Source: Alberta Wheat Commission
The Alberta Wheat Commission (AWC) and Alberta Barley are disappointed to learn that Bill C-49, the Transportation Modernization Act, was not passed this week. Further delays run the risk that farmers could see another crop year with no mechanisms in place to hold the railways accountable. The commissions continue to urge quick passage in the House of Commons and the Senate.
The Commissions say it’s unfortunate that political maneuvering has stalled the legislation and note that May 22 is now the earliest it could pass, saying there’s an increasing risk the bill won’t become law before the House rises on June 22. The opposition parties and Senate have done good work in advancing the amendments but it’s becoming increasingly critical that the process continue to move forward.
“It’s extremely disappointing,” said Kevin Bender, AWC Chair. “We’ve been pressing for transportation reform for years, and it’s growing increasingly possible that we’ll see another crop year go by without any mechanisms in place that demand accountability from the railways. That means we’re running the risk of seeing another backlog before we can recover from the millions of tonnes still left in the system from this year’s delays.”

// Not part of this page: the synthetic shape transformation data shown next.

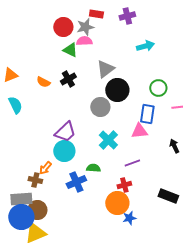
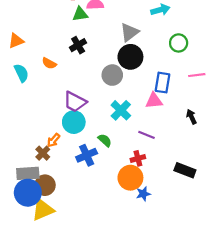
green triangle: (70, 50) -> (80, 14), turned -35
gray triangle: (105, 69) -> (129, 32), moved
orange semicircle: (43, 82) -> (49, 63), moved
green circle: (158, 88) -> (179, 43), moved
purple trapezoid: (65, 132) -> (75, 102), turned 70
purple line: (132, 163) -> (146, 135), turned 42
green semicircle: (93, 168) -> (105, 140), turned 40
brown cross: (35, 180) -> (43, 153), turned 32

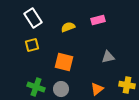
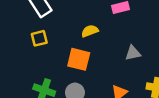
yellow semicircle: (68, 27) -> (90, 31), moved

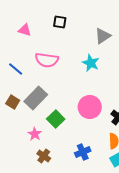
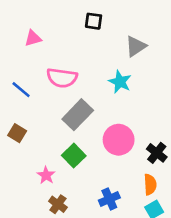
black square: (60, 22) -> (94, 21), moved
pink triangle: (25, 30) -> (33, 38), turned -32
gray rectangle: (36, 98) -> (78, 115), moved

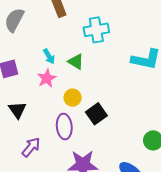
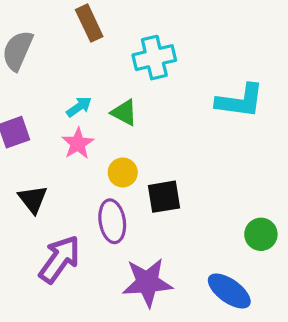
cyan arrow: (49, 56) -> (79, 107), turned -91
black square: (96, 114) -> (164, 197), turned 30
purple arrow: (31, 147) -> (60, 259), size x1.4

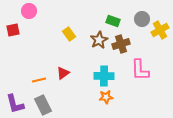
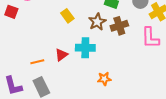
red square: (13, 30) -> (11, 12), turned 32
pink L-shape: (140, 70) -> (150, 38), moved
cyan cross: (104, 76) -> (85, 48), moved

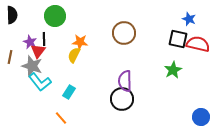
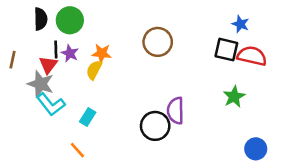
black semicircle: (12, 15) -> (41, 19), moved
purple star: (30, 42) -> (70, 53), moved
brown line: (10, 57) -> (13, 60), moved
green star: (173, 70) -> (234, 97), moved
purple semicircle: (125, 81) -> (176, 111), moved

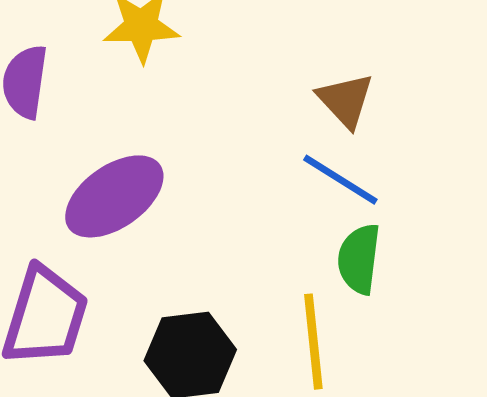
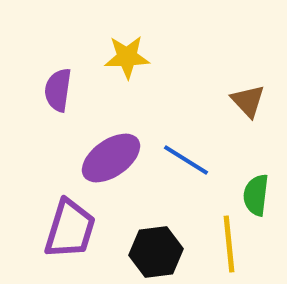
blue line: (340, 180) -> (186, 160), moved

With the continuing hold up in Parliament, the Commissions point out that even when the Bill is passed, there is still a lag time of several months before certain provisions can be enacted. This process adds even greater risk of not having competitive measures in place prior to the new crop year.
“When grain gets backed up in the system, it can cost billions of dollars in lost revenue with farmers bearing the brunt of those costs,” said Jason Lenz, Alberta Barley Chair. “We can’t afford to see another crop year with farmers exposed to the risks of a rail transportation system that has no accountability. Farmers are getting caught in political maneuvering that could seriously hurt our businesses and the rural economy for another year. We need to see Bill C-49 passed now.”
Once passed with amendments, Bill C-49 contains mechanisms including reciprocal penalties and improvements to long haul interswitching that the Commissions have pressed hard to see implemented for several years. The legislation as amended will provide long-term solutions to accountability and competitive issues within Canada’s freight rail system.